The airline’s travails first reared their head last month, when the European Commission ruled that Hungary’s government had illegally given the company state aid over a three-year period until it was renationalised in 2010. Malev was ordered to repay HUF60 billion ($270 million), more than its 2010 earnings.

But until news of its demise on Friday morning, most analysts thought the government, which owns 95% of the carrier, would find a way to meet the payment and keep the carrier in the air.  However, creditors and suppliers demanded immediate payment, which triggered a fatal liquidity event.
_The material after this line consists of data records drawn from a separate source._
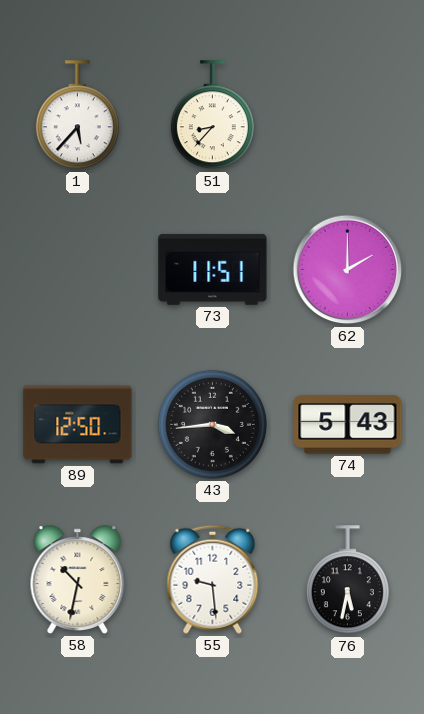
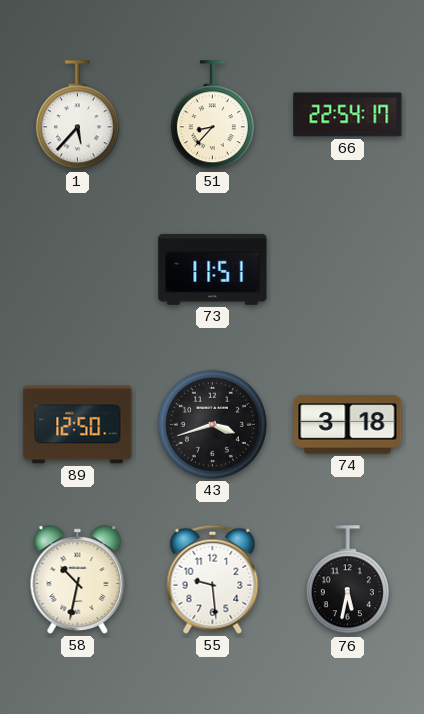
66: none -> 22:54
62: 2:00 -> none
43: 3:44 -> 3:42
74: 5:43 -> 3:18
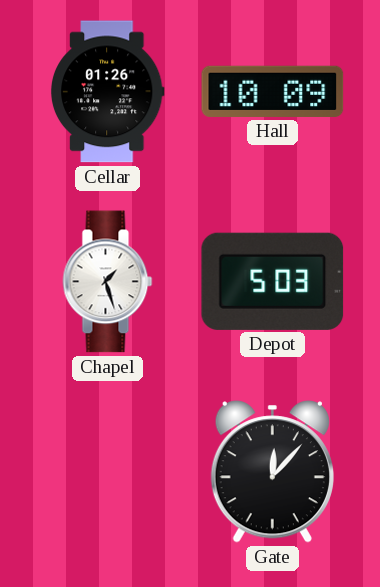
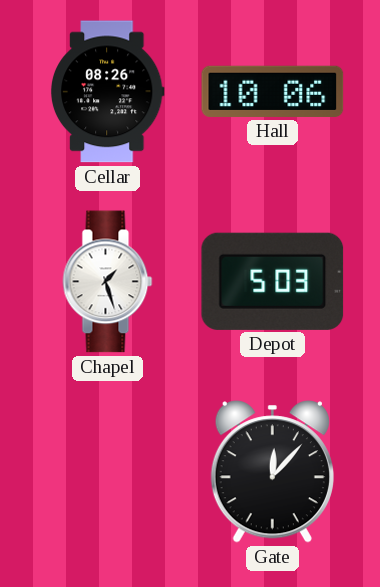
Cellar: 01:26 -> 08:26
Hall: 10:09 -> 10:06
The government has since said that it plans to launch a new airline from Malev’s ashes

But not everyone is convinced this is feasible. Peter Attard Montalto, an analyst at Nomura, raised a number of doubts in a research note today about the cost of any new airline venture:

Key now is that the government intends to create a new (almost certainly state-owned) national carrier as a fresh green-field investment. The cost of this venture is likely to be substantial and ultimately unaffordable. Assuming a new company had some recourse to the assets of the liquidated company (with their transfer of ownership to the state liquidation receiver); it might well need some HUF30bn in assets (based on 2010 position) and HUF5bn or so in capital.

However this ignores the likely need for cross subsidisation from the budget, either off or on balance sheet.  One would hope that a new company would be run slightly more efficiently than the old one (or than other state owned transport companies) - and clearly there would be no public debt to start with. As such funding would be cheaper. However Malev required regular cash injections from the government, including HUF5bn in August, HUF4.2bn in November and HUF5bn in December. We doubt a new airline would be able to fund in the market in the short to medium run. 
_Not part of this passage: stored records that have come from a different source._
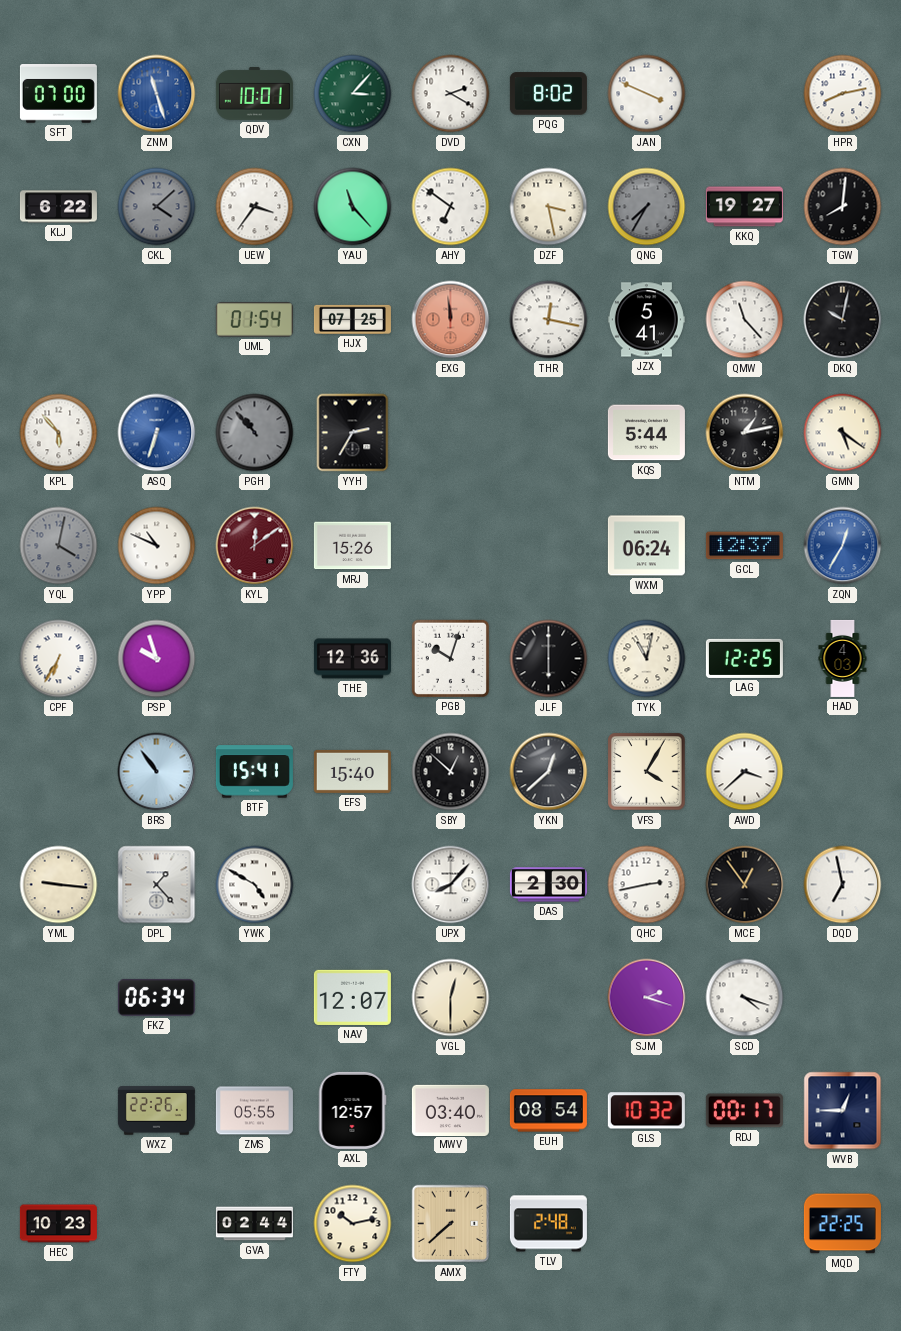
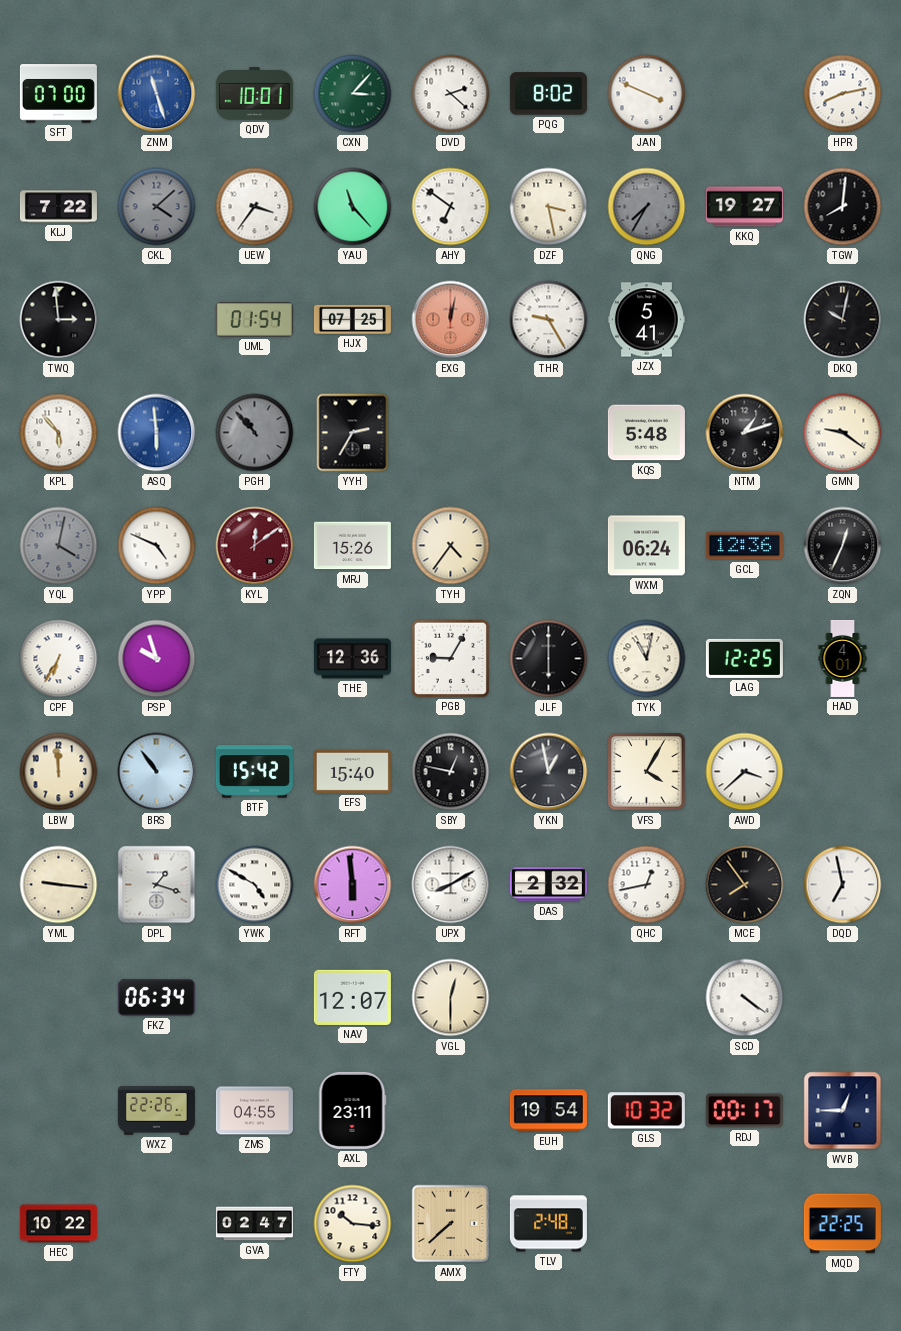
DVD: 2:20 -> 2:22
KLJ: 6:22 -> 7:22
TWQ: none -> 2:59
EXG: 11:59 -> 12:02
THR: 12:17 -> 9:25
QMW: 11:23 -> none
ASQ: 6:33 -> 5:59
KQS: 5:44 -> 5:48
NTM: 1:13 -> 1:12
GMN: 5:21 -> 9:21
YPP: 10:49 -> 4:49
TYH: none -> 4:36
GCL: 12:37 -> 12:36
ZQN: 12:35 -> 12:34
ZQN dial: blue -> black
PGB: 10:03 -> 9:05
HAD: 4:03 -> 4:01
LBW: none -> 11:59
BTF: 15:41 -> 15:42
SBY: 12:52 -> 12:47
YKN: 12:38 -> 12:58
DPL: 1:23 -> 1:18
RFT: none -> 5:59
UPX: 8:07 -> 8:10
DAS: 2:30 -> 2:32
QHC: 2:43 -> 12:43
MCE: 12:54 -> 7:54
SJM: 2:18 -> none
SCD: 4:18 -> 4:21
ZMS: 05:55 -> 04:55
AXL: 12:57 -> 23:11
MWV: 03:40 -> none
EUH: 08:54 -> 19:54
HEC: 10:23 -> 10:22
GVA: 02:44 -> 02:47
FTY: 10:13 -> 10:16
The bottom line for Montalto is that the Hungarian state finances might now take another hit, which the state can ill afford. This could complicate the already-fraught discussions with the IMF and EU over a new $20 billion aid package.

The government may be on the hook for as much as HUF500bn over the next two years. This is simply unaffordable under the current budget. Our worry is that, like in the MOL situation, the need for ‘economic nationalism' will translate into driving forwards with a new flag carrier and that further steps of unorthodox policy will be required - of which tier three pension asset seizures and extension of crisis taxes are the easiest options. All this raises difficult questions about how the IMF and EU will treat the budget threat from these policy choices. This may well form an additional segment of final conditionality agreement difficulties - along with the IMF and EUs objections to the running and subsidisation of the wider set of state owned companies. 

Fasten your seatbelts for the next instalment of Hungary’s ever more tumultuous saga.